START Records for this exercise

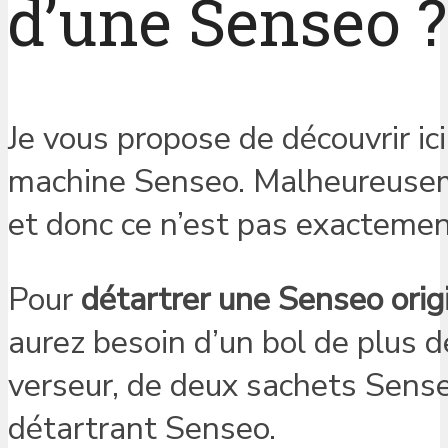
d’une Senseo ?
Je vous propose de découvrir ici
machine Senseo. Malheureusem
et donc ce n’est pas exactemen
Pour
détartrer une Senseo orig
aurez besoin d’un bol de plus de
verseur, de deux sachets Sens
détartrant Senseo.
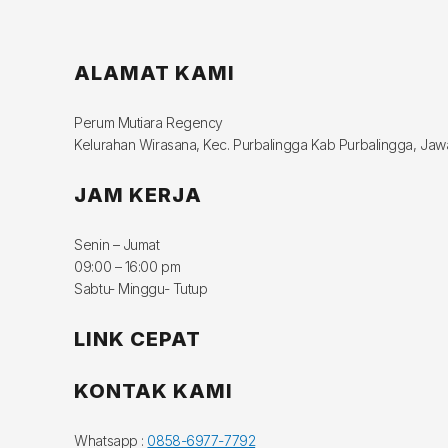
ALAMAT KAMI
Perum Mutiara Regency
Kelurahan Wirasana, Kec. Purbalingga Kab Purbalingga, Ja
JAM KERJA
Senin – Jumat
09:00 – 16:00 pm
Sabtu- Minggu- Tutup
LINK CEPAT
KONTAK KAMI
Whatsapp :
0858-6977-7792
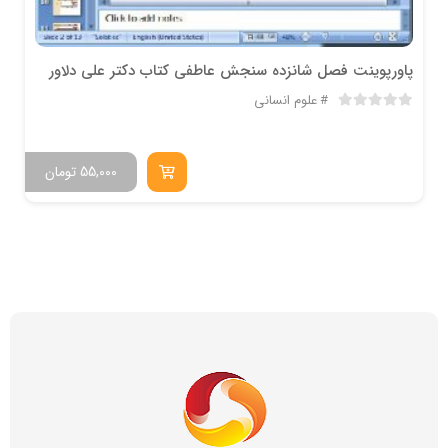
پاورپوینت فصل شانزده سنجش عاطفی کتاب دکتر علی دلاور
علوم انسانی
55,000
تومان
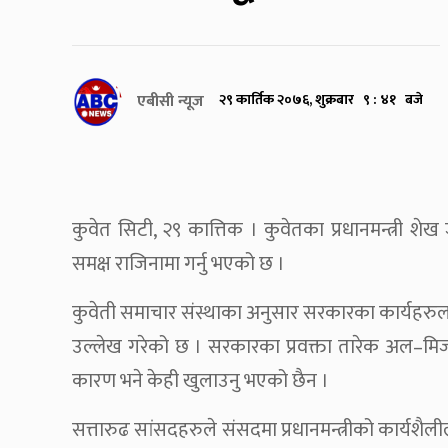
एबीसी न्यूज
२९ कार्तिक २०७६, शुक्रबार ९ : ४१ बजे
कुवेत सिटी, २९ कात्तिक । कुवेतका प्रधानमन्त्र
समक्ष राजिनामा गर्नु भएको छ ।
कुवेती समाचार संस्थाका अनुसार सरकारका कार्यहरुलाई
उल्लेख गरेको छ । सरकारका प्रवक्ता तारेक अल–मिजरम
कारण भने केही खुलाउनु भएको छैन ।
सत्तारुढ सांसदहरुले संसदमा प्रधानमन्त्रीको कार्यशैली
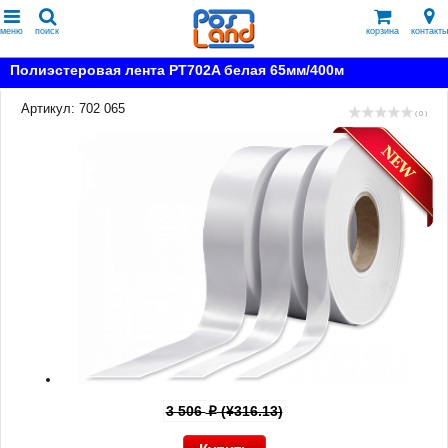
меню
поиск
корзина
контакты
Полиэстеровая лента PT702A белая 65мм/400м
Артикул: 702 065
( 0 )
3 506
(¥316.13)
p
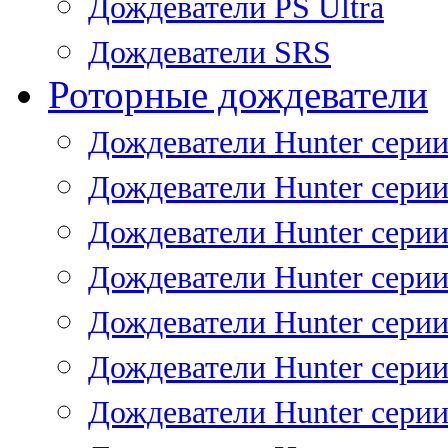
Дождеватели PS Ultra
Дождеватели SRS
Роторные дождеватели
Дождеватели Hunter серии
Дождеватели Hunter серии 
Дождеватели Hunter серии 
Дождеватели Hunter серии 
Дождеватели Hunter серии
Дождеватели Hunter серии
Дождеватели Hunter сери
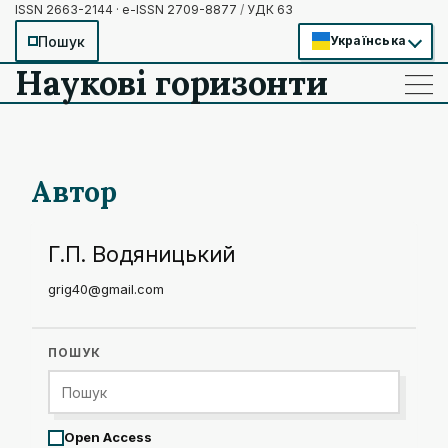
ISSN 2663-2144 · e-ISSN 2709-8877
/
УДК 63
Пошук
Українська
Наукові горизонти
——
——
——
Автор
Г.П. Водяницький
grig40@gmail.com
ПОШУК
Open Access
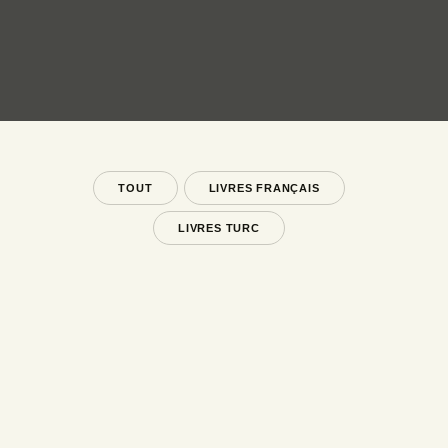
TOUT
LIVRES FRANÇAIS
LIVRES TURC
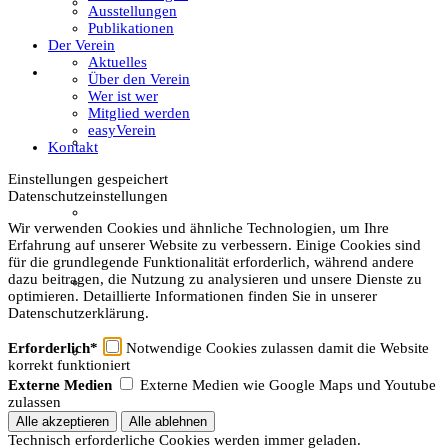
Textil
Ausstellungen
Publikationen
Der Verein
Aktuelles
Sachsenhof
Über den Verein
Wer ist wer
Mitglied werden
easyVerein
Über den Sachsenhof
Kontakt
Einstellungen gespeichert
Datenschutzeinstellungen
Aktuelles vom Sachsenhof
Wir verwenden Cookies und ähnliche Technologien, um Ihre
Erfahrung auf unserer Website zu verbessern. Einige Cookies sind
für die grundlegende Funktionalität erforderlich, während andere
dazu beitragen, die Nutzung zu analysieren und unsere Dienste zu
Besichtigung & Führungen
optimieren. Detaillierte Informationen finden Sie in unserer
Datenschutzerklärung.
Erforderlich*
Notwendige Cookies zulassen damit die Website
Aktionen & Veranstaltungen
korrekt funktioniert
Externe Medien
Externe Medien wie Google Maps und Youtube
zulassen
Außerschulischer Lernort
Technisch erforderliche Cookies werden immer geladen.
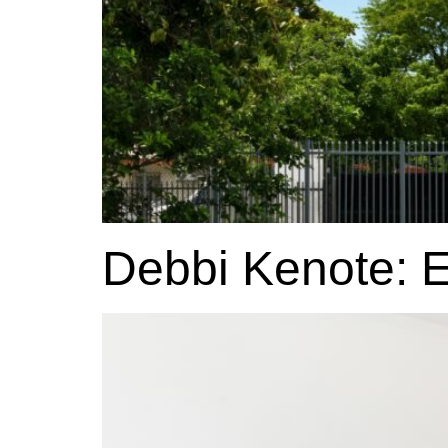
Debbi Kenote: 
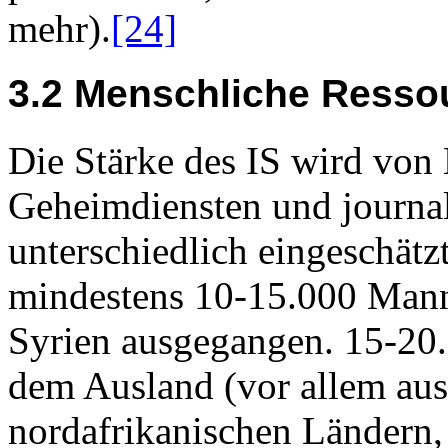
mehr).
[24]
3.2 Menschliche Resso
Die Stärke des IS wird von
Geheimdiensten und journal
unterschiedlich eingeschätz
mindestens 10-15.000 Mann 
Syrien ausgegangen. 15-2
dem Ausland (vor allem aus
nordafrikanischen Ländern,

END Records for this exercise

• Problem to work on
The answer must consist of every line from the data that holds the string "werden".

• Response for this exercise
Mitglied werden
Technisch erforderliche Cookies werden immer geladen.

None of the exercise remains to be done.